Financing incidence analysis

Financing incidence analysis is concerned with which socio-economic group bears the burden of health financing in terms of contributions through taxes, direct out-of-pocket payments and insurance. Taxes considered in this study include direct taxes (personal income tax and corporate tax) and the indirect taxes (value added tax (VAT) and excise taxes). Health insurance, as noted earlier, is not considered because its contribution to health financing in Uganda is insignificant.

In this study, in line with previous studies [19,20,23], it is assumed that the burden of direct taxes falls on the parties legally targeted by the taxes. Personal income tax is computed from reported gross income based on the assumption that tax is charged on the incomes of all those identified as employed in the formal sector who are also above the taxable threshold. Reported income tax payment is not used in this study because it is not reliable in low-income countries due to under reporting of tax payments [24]. Corporate tax is computed based on the reported dividends received by household members [24]. Indirect taxes on the other hand are calculated using their respective tax rates and based on household consumption of goods on which these taxes are levied. Following [24], all estimated taxes are adjusted to reflect that reported by Uganda’s Ministry of Finance, Planning and Economic Development based on the proportionate share of the contribution of the tax components to total tax. Furthermore, we apply the proportion of public health expenditure (as indicated by the budget allocation to health) to the total tax payments so as to obtain an estimate of taxes apportioned to health. However, it is important to note that such an adjustment does not affect the distributive indices computed in this study.

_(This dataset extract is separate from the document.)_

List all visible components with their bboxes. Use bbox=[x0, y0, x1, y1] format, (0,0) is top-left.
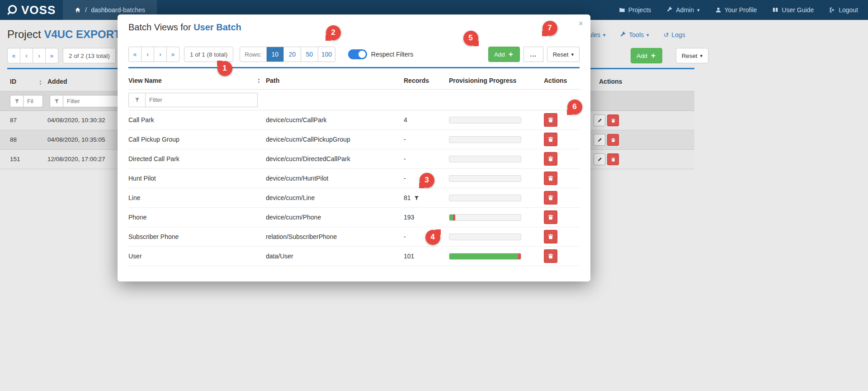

The incidence of direct out-of-pocket payments is estimated based on reported household out-of-pocket payments. The progressivity of health financing is assessed using the Kakwani index [25]. This index is obtained by subtracting the Gini-coefficient of household per adult equivalent consumption expenditure from the concentration coefficient of each health financing mechanism [25]. The index ranges between -2 and 1. A positive Kakwani index indicates that a health financing mechanism is progressive while a negative Kakwani index indicates a financing mechanism which is regressive. A zero index indicates proportionality [18]. An important property of the Kakwani index is that it is additively separable. Thus, by computing the Kakwani index for each health financing mechanism, weighting it for the contribution of that financing mechanism in the total and summing them up, one can obtain the overall progressivity of the health system. The Kakwani index for the health financing sources (π) is computed using the convenient regression approach [26].
$$ 2{\sigma}_r^2\left(\frac{z_i}{{\widehat{\mu}}_z}-\frac{x_i}{{\widehat{\mu}}_x}\right)=\alpha +\pi {r}_i+{u}_i $$
(2)
where z i is the health care payment (e.g., out-of-pocket payment) of household i, x i is the per adult equivalent consumption expenditure of household i and \( {\widehat{\mu}}_z \) and \( {\widehat{\mu}}_x \) are their respective estimated averages. r i is the weighted fractional rank of households, \( {\sigma}_r^2 \) is the variance of the fractional rank.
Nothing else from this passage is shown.